What the task requires >> All entries must come back exactly as given, with no pictures in the copy.

*** Begin section ***

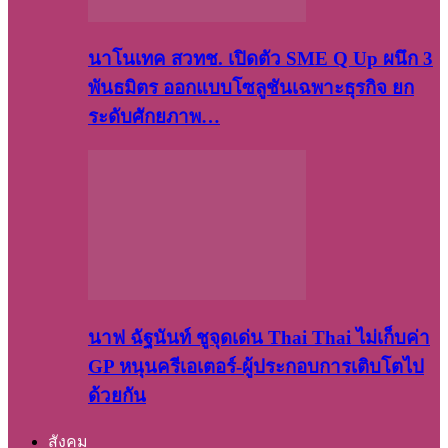
นาโนเทค สวทช. เปิดตัว SME Q Up ผนึก 3
พันธมิตร ออกแบบโซลูชันเฉพาะธุรกิจ ยก
ระดับศักยภาพ…
นาฟ ฉัฐนันท์ ชูจุดเด่น Thai Thai ไม่เก็บค่า
GP หนุนครีเอเตอร์-ผู้ประกอบการเติบโตไป
ด้วยกัน
สังคม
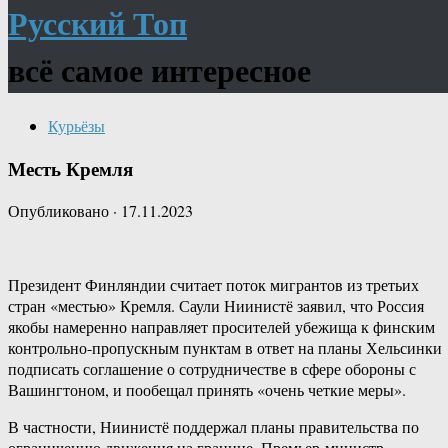
Русский Топ
всё самое интересное
Курьёзы
Месть Кремля
Опубликовано
·
17.11.2023
Президент Финляндии считает поток мигрантов из третьих
стран «местью» Кремля. Саули Ниинистё заявил, что Россия
якобы намеренно направляет просителей убежища к финским
контрольно-пропускным пунктам в ответ на планы Хельсинки
подписать соглашение о сотрудничестве в сфере обороны с
Вашингтоном, и пообещал принять «очень четкие меры».
В частности, Ниинистё поддержал планы правительства по
ограничению движения на границе. Премьер-министр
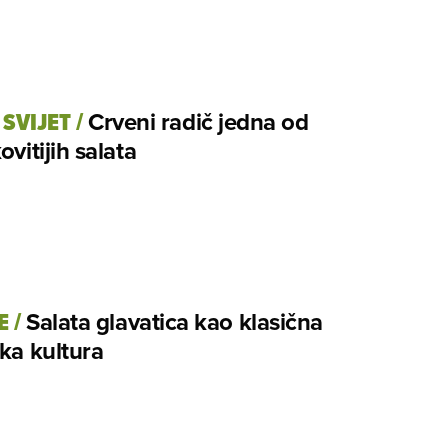
 SVIJET
/
Crveni radič jedna od
ovitijih salata
E
/
Salata glavatica kao klasična
ska kultura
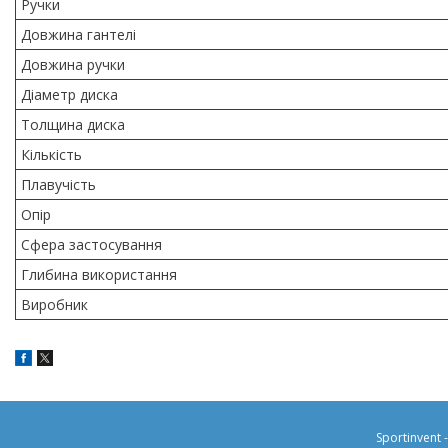
Ручки
Довжина гантелі
Довжина ручки
Діаметр диска
Толщина диска
Кількість
Плавучість
Опір
Сфера застосування
Глибина використання
Виробник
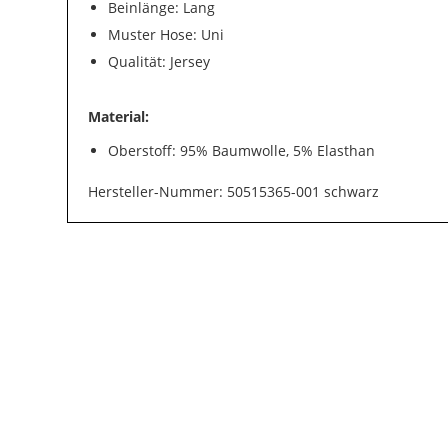
Beinlänge: Lang
Muster Hose: Uni
Qualität: Jersey
Material:
Oberstoff: 95% Baumwolle, 5% Elasthan
Hersteller-Nummer: 50515365-001 schwarz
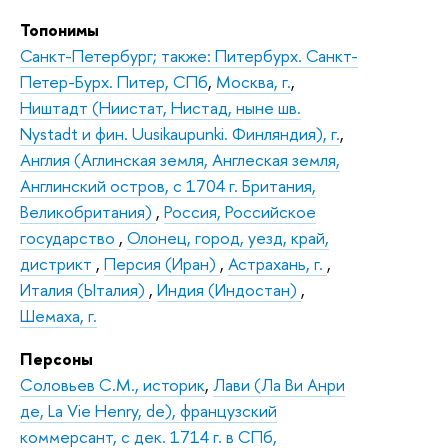
Топонимы
Санкт-Петербург; также: Питербурх. Санкт-
Петер-Бурх. Питер, СПб
,
Москва, г.
,
Ништадт (Ниистат, Нистад, ныне шв.
Nystadt и фин. Uusikaupunki. Финляндия), г.
,
Англия (Аглинская земля, Англеская земля,
Англинский остров, с 1704 г. Британия,
Великобритания)
,
Россия, Российское
государство
,
Олонец, город, уезд, край,
дистрикт
,
Персия (Иран)
,
Астрахань, г.
,
Италия (Ыталия)
,
Индия (Индостан)
,
Шемаха, г.
Персоны
Соловьев С.М., историк
,
Лави (Ла Ви Анри
де, La Vie Henry, de), французский
коммерсант, с дек. 1714 г. в СПб,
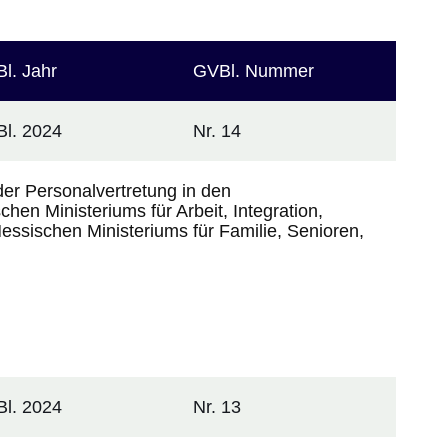
sortieren
sortieren
l. Jahr
GVBl. Nummer
l. 2024
Nr. 14
der Personalvertretung in den
en Ministeriums für Arbeit, Integration,
ssischen Ministeriums für Familie, Senioren,
l. 2024
Nr. 13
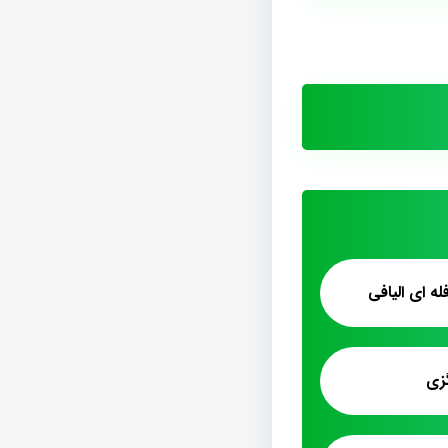
ه ای الیافی
زی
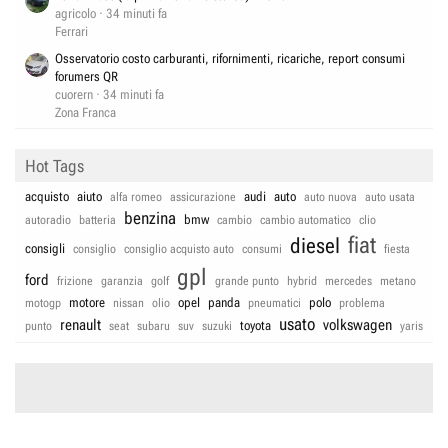
agricolo
34 minuti fa
Ferrari
Osservatorio costo carburanti, rifornimenti, ricariche, report consumi
forumers QR
cuorern
34 minuti fa
Zona Franca
Hot Tags
acquisto
aiuto
audi
auto
alfa romeo
assicurazione
auto nuova
auto usata
benzina
bmw
autoradio
batteria
cambio
cambio automatico
clio
fiat
diesel
consigli
consiglio
consiglio acquisto auto
consumi
fiesta
gpl
ford
frizione
garanzia
golf
grande punto
hybrid
mercedes
metano
motore
opel
panda
polo
motogp
nissan
olio
pneumatici
problema
usato
renault
volkswagen
toyota
punto
seat
subaru
suv
suzuki
yaris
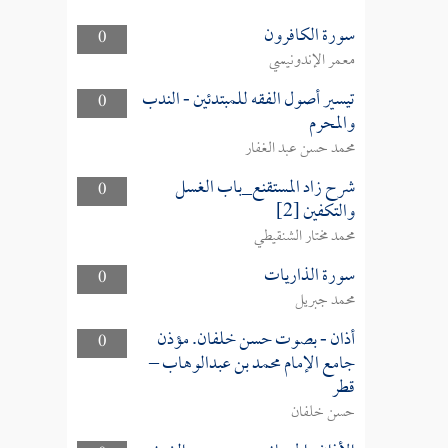
سورة الكافرون
0
معمر الإندونيسي
تيسير أصول الفقه للمبتدئين - الندب
0
والمحرم
محمد حسن عبد الغفار
شرح زاد المستقنع_باب الغسل
0
والتكفين [2]
محمد مختار الشنقيطي
سورة الذاريات
0
محمد جبريل
أذان - بصوت حسن خلفان. مؤذن
0
جامع الإمام محمد بن عبدالوهاب –
قطر
حسن خلفان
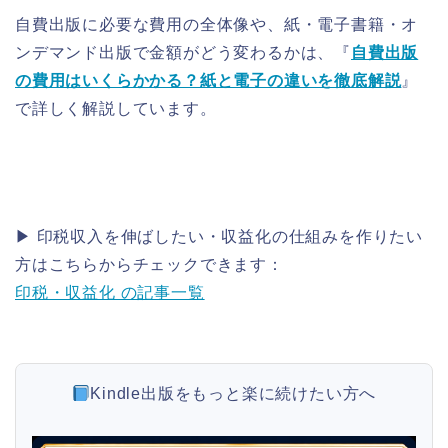
自費出版に必要な費用の全体像や、紙・電子書籍・オ
ンデマンド出版で金額がどう変わるかは、『
自費出版
の費用はいくらかかる？紙と電子の違いを徹底解説
』
で詳しく解説しています。
▶ 印税収入を伸ばしたい・収益化の仕組みを作りたい
方はこちらからチェックできます：
印税・収益化 の記事一覧
Kindle出版をもっと楽に続けたい方へ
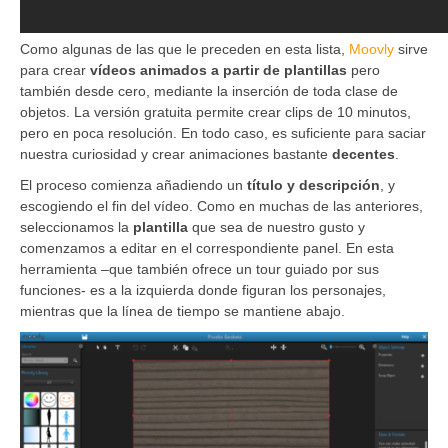
Como algunas de las que le preceden en esta lista,
Moovly
sirve
para crear
vídeos animados a partir de plantillas
pero
también desde cero, mediante la inserción de toda clase de
objetos. La versión gratuita permite crear clips de 10 minutos,
pero en poca resolución. En todo caso, es suficiente para saciar
nuestra curiosidad y crear animaciones bastante
decentes
.
El proceso comienza añadiendo un
título y descripción
, y
escogiendo el fin del vídeo. Como en muchas de las anteriores,
seleccionamos la
plantilla
que sea de nuestro gusto y
comenzamos a editar en el correspondiente panel. En esta
herramienta –que también ofrece un tour guiado por sus
funciones- es a la izquierda donde figuran los personajes,
mientras que la línea de tiempo se mantiene abajo.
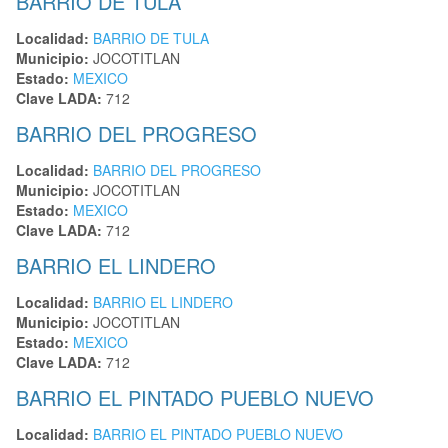
BARRIO DE TULA
Localidad:
BARRIO DE TULA
Municipio:
JOCOTITLAN
Estado:
MEXICO
Clave LADA:
712
BARRIO DEL PROGRESO
Localidad:
BARRIO DEL PROGRESO
Municipio:
JOCOTITLAN
Estado:
MEXICO
Clave LADA:
712
BARRIO EL LINDERO
Localidad:
BARRIO EL LINDERO
Municipio:
JOCOTITLAN
Estado:
MEXICO
Clave LADA:
712
BARRIO EL PINTADO PUEBLO NUEVO
Localidad:
BARRIO EL PINTADO PUEBLO NUEVO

*** End section ***

Task result >>
นาโนเทค สวทช. เปิดตัว SME Q Up ผนึก 3
พันธมิตร ออกแบบโซลูชันเฉพาะธุรกิจ ยก
ระดับศักยภาพ…
นาฟ ฉัฐนันท์ ชูจุดเด่น Thai Thai ไม่เก็บค่า
GP หนุนครีเอเตอร์-ผู้ประกอบการเติบโตไป
ด้วยกัน
สังคม
Русский Топ
всё самое интересное
Курьёзы
Месть Кремля
Опубликовано
·
17.11.2023
Президент Финляндии считает поток мигрантов из третьих
стран «местью» Кремля. Саули Ниинистё заявил, что Россия
якобы намеренно направляет просителей убежища к финским
контрольно-пропускным пунктам в ответ на планы Хельсинки
подписать соглашение о сотрудничестве в сфере обороны с
Вашингтоном, и пообещал принять «очень четкие меры».
В частности, Ниинистё поддержал планы правительства по
ограничению движения на границе. Премьер-министр
 SVIJET
/
Crveni radič jedna od
ovitijih salata
E
/
Salata glavatica kao klasična
ska kultura
Ручки
Довжина гантелі
Довжина ручки
Діаметр диска
Толщина диска
Кількість
Плавучість
Опір
Сфера застосування
Глибина використання
Виробник
Beinlänge: Lang
Muster Hose: Uni
Qualität: Jersey
Material:
Oberstoff: 95% Baumwolle, 5% Elasthan
Hersteller-Nummer: 50515365-001 schwarz
Топонимы
Санкт-Петербург; также: Питербурх. Санкт-
Петер-Бурх. Питер, СПб
,
Москва, г.
,
Ништадт (Ниистат, Нистад, ныне шв.
Nystadt и фин. Uusikaupunki. Финляндия), г.
,
Англия (Аглинская земля, Англеская земля,
Англинский остров, с 1704 г. Британия,
Великобритания)
,
Россия, Российское
государство
,
Олонец, город, уезд, край,
дистрикт
,
Персия (Иран)
,
Астрахань, г.
,
Италия (Ыталия)
,
Индия (Индостан)
,
Шемаха, г.
Персоны
Соловьев С.М., историк
,
Лави (Ла Ви Анри
де, La Vie Henry, de), французский
коммерсант, с дек. 1714 г. в СПб,
sortieren
sortieren
l. Jahr
GVBl. Nummer
l. 2024
Nr. 14
der Personalvertretung in den
en Ministeriums für Arbeit, Integration,
ssischen Ministeriums für Familie, Senioren,
l. 2024
Nr. 13
ه ای الیافی
زی
agricolo
34 minuti fa
Ferrari
Osservatorio costo carburanti, rifornimenti, ricariche, report consumi
forumers QR
cuorern
34 minuti fa
Zona Franca
Hot Tags
acquisto
aiuto
audi
auto
alfa romeo
assicurazione
auto nuova
auto usata
benzina
bmw
autoradio
batteria
cambio
cambio automatico
clio
fiat
diesel
consigli
consiglio
consiglio acquisto auto
consumi
fiesta
gpl
ford
frizione
garanzia
golf
grande punto
hybrid
mercedes
metano
motore
opel
panda
polo
motogp
nissan
olio
pneumatici
problema
usato
renault
volkswagen
toyota
punto
seat
subaru
suv
suzuki
yaris
سورة الكافرون
0
معمر الإندونيسي
تيسير أصول الفقه للمبتدئين - الندب
0
والمحرم
محمد حسن عبد الغفار
شرح زاد المستقنع_باب الغسل
0
والتكفين [2]
محمد مختار الشنقيطي
سورة الذاريات
0
محمد جبريل
أذان - بصوت حسن خلفان. مؤذن
0
جامع الإمام محمد بن عبدالوهاب –
قطر
حسن خلفان
自費出版に必要な費用の全体像や、紙・電子書籍・オ
ンデマンド出版で金額がどう変わるかは、『
自費出版
の費用はいくらかかる？紙と電子の違いを徹底解説
』
で詳しく解説しています。
▶ 印税収入を伸ばしたい・収益化の仕組みを作りたい
方はこちらからチェックできます：
印税・収益化 の記事一覧
Kindle出版をもっと楽に続けたい方へ
Como algunas de las que le preceden en esta lista,
Moovly
sirve
para crear
vídeos animados a partir de plantillas
pero
también desde cero, mediante la inserción de toda clase de
objetos. La versión gratuita permite crear clips de 10 minutos,
pero en poca resolución. En todo caso, es suficiente para saciar
nuestra curiosidad y crear animaciones bastante
decentes
.
El proceso comienza añadiendo un
título y descripción
, y
escogiendo el fin del vídeo. Como en muchas de las anteriores,
seleccionamos la
plantilla
que sea de nuestro gusto y
comenzamos a editar en el correspondiente panel. En esta
herramienta –que también ofrece un tour guiado por sus
funciones- es a la izquierda donde figuran los personajes,
mientras que la línea de tiempo se mantiene abajo.
BARRIO DE TULA
Localidad:
BARRIO DE TULA
Municipio:
JOCOTITLAN
Estado:
MEXICO
Clave LADA:
712
BARRIO DEL PROGRESO
Localidad:
BARRIO DEL PROGRESO
Municipio:
JOCOTITLAN
Estado:
MEXICO
Clave LADA:
712
BARRIO EL LINDERO
Localidad:
BARRIO EL LINDERO
Municipio:
JOCOTITLAN
Estado:
MEXICO
Clave LADA:
712
BARRIO EL PINTADO PUEBLO NUEVO
Localidad:
BARRIO EL PINTADO PUEBLO NUEVO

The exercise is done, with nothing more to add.